Monday, March 30, 2020

Virtual Book Tour + #Giveaway: Lumina by Paddy Tyrrell @PaddyTy @GoddessFish



Lumina
by Paddy Tyrrell
GENRE: Epic Fantasy


BLURB:

A generation designed by sorcery to destroy your people. Two races mired in conflict. Can a pair of outcasts unite them against an enemy who would enslave them all?

The birth of ‘bronzite’ babies in Lumina heralds the onset of war. The people take fright at the golden children and banish them from the land. A dangerous move. King Zheldar, commander of the black dragon, is attacking Luman borders. If he wins bronzite support for his army of monsters, Lumina is lost.

Davron Berates cannot share his people’s hatred of the children and, on discovering he has a bronzite brother, sets out to find him. At his side travels Chrystala. A bronzite, she has twice his strength and three times his determination.

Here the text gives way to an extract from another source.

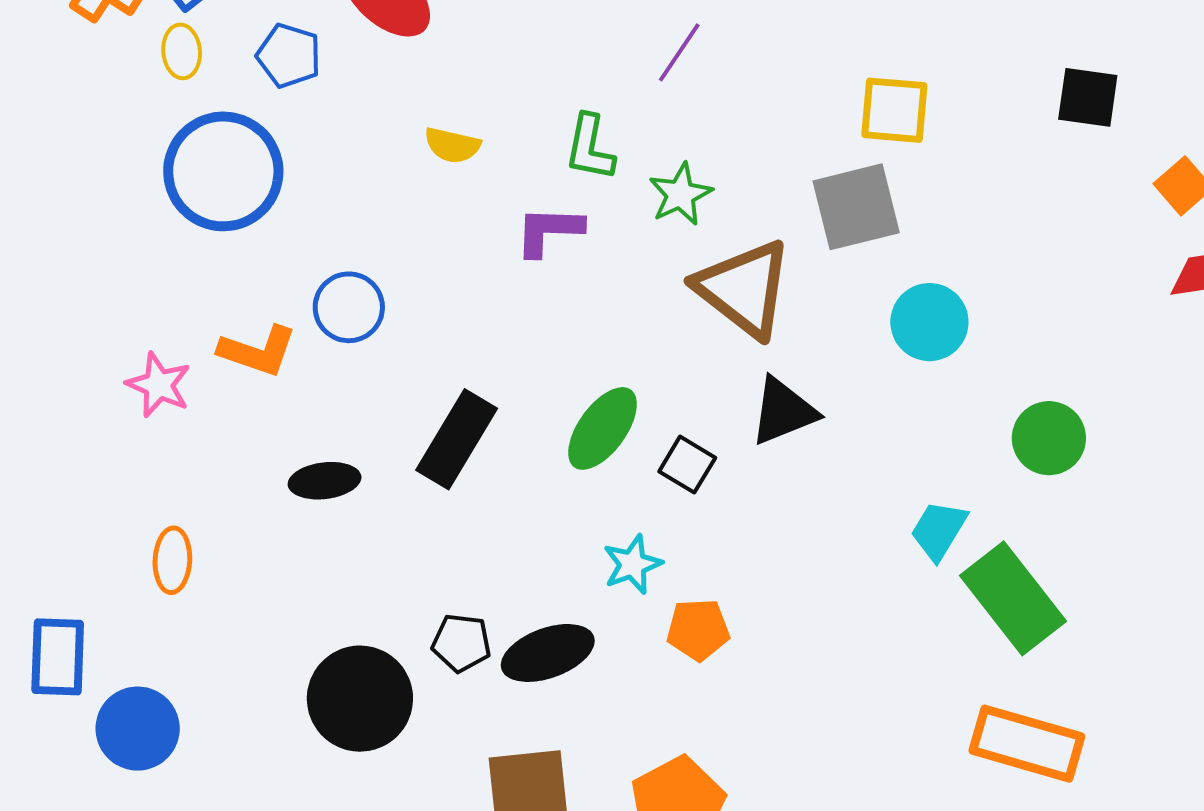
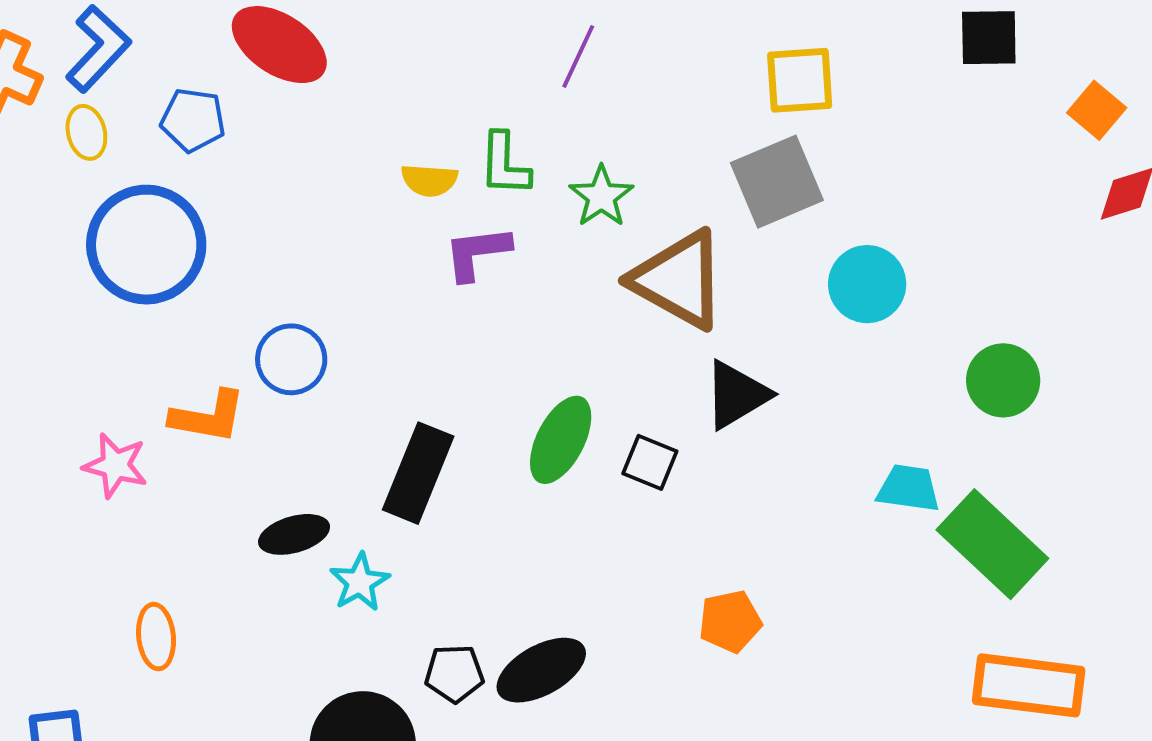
yellow semicircle: (452, 145) -> (429, 180), moved
cyan trapezoid: (939, 530) -> (909, 488), turned 76
cyan star: (632, 564) -> (360, 582), moved
orange pentagon: (698, 630) -> (730, 621), moved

When the black dragon kidnaps Chrystala, Davron is faced with a terrible choice: save his friend or save his nation.


Excerpt:

Jaldeen strode towards an ancient font at the far side of the tower and opened wooden shutters in the wall behind it. Leaning out, he checked the platform outside for any decay. It looked solid enough and he stepped over the windowsill and walked to the center. He cupped his hands around his mouth and spelled a summons, his voice a rasp of vowels that floated on the damp air. He ducked back inside. There was a thrash of wings and the tower shuddered. Xeralith, black dragon of Kuhla, had answered his call.

Any fleeting sense of power deserted him in the terror of her presence. She was as old as the moss that ate the castle walls. Evil had putrefied her beauty, her once crimson scales stained black by Rach’s corruption. She thrust her head through the opening in the wall. Bony nodules covered her upper jaw and the dark armor plating of her head. Steam belched from her nostrils.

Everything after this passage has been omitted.